### Activity
Starting with the line that contains "毎日の買物が楽しくなり献立を考えるのも少しは楽に", copy every remaining line of the data below exactly, the last one included.

(Records excerpted from a collection)
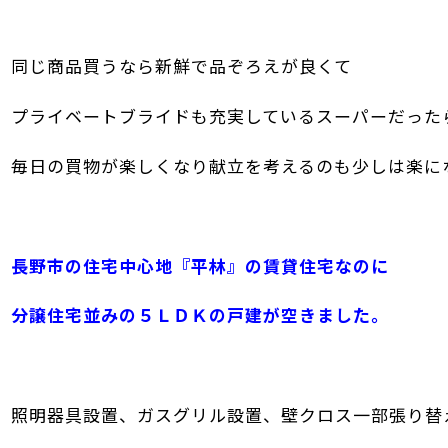
同じ商品買うなら新鮮で品ぞろえが良くて
プライベートブライドも充実している
スーパーだった
毎日の買物が楽しくなり献立を考えるのも少しは楽に
長野市の住宅中心地『平林』の賃貸住宅なのに
分譲住宅並みの５ＬＤＫの戸建が空きました。
照明器具設置、ガスグリル設置、壁クロス一部張り替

### Answer below
毎日の買物が楽しくなり献立を考えるのも少しは楽に
長野市の住宅中心地『平林』の賃貸住宅なのに
分譲住宅並みの５ＬＤＫの戸建が空きました。
照明器具設置、ガスグリル設置、壁クロス一部張り替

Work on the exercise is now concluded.